Abir Taleb , Mercredi, 13 novembre 2024

Paradoxalement, ce sont les alliés des Etats-Unis qui s’inquiètent le plus du retour de Trump. Car les points de friction sont nombreux : de l’Ukraine à l’OTAN en passant par le climat, l’harmonie est loin d’être au rendez-vous.

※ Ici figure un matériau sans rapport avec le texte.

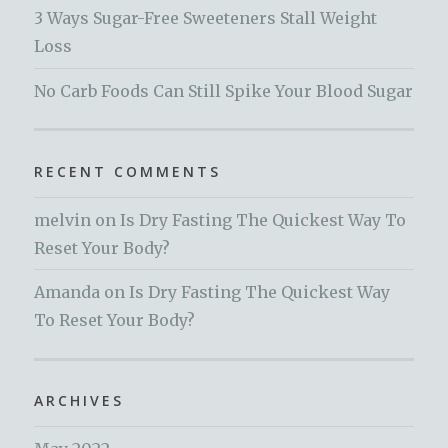
3 Ways Sugar-Free Sweeteners Stall Weight
Loss
No Carb Foods Can Still Spike Your Blood Sugar
RECENT COMMENTS
melvin
on
Is Dry Fasting The Quickest Way To
Reset Your Body?
Amanda
on
Is Dry Fasting The Quickest Way
To Reset Your Body?
ARCHIVES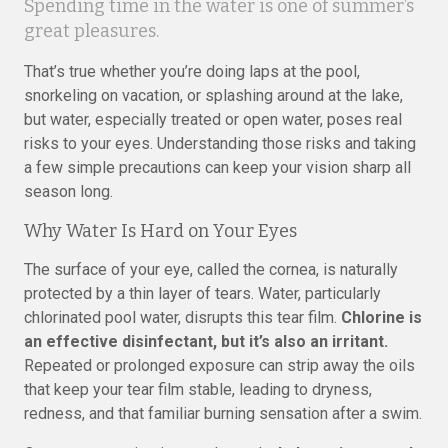
Spending time in the water is one of summer’s
great pleasures.
That’s true whether you’re doing laps at the pool,
snorkeling on vacation, or splashing around at the lake,
but water, especially treated or open water, poses real
risks to your eyes. Understanding those risks and taking
a few simple precautions can keep your vision sharp all
season long.
Why Water Is Hard on Your Eyes
The surface of your eye, called the cornea, is naturally
protected by a thin layer of tears. Water, particularly
chlorinated pool water, disrupts this tear film.
Chlorine is
an effective disinfectant, but it’s also an irritant.
Repeated or prolonged exposure can strip away the oils
that keep your tear film stable, leading to dryness,
redness, and that familiar burning sensation after a swim.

Entre Trump et ses alliés, des sujets qui fâchent

C’est un rare contact entre des représentants de Moscou et de Kiev. Vendredi 8 novembre, des médiateurs russes et ukrainiens aux droits humains ont annoncé s’être rencontrés en Biélorussie pour évoquer des questions humanitaires. Une prémonition ? Peut-être. Car dans la période à venir, l’équation risque de bien changer. Dans son discours de victoire mercredi 6 novembre en Floride, le président fraîchement élu des Etats-Unis, Donald Trump, a promis de mettre fin aux guerres. Vue de Kiev, la déclaration est jugée inquiétante. Car l’armée recule déjà, jour après jour, face aux forces russes. Et tout au long de sa campagne, Trump a répété qu’il pourrait faire pression sur l’Ukraine pour qu’elle signe une trêve avec la Russie, et ainsi mettre un terme à la guerre « en moins de 24 heures ». Il a décrié, tout comme le vice-président élu J.D. Vance, l’ampleur des dizaines de milliards de dollars d’aide versée à Kiev. « J’ai un plan très précis pour arrêter l’Ukraine et la Russie », avait assuré Donald Trump lors d’une interview en septembre, en indiquant qu’il ne le dévoilerait pas afin de garder l’effet de « surprise ». « Je ferai en sorte qu’un accord soit conclu, c’est garanti », poursuivait-il sans donner le moindre détail.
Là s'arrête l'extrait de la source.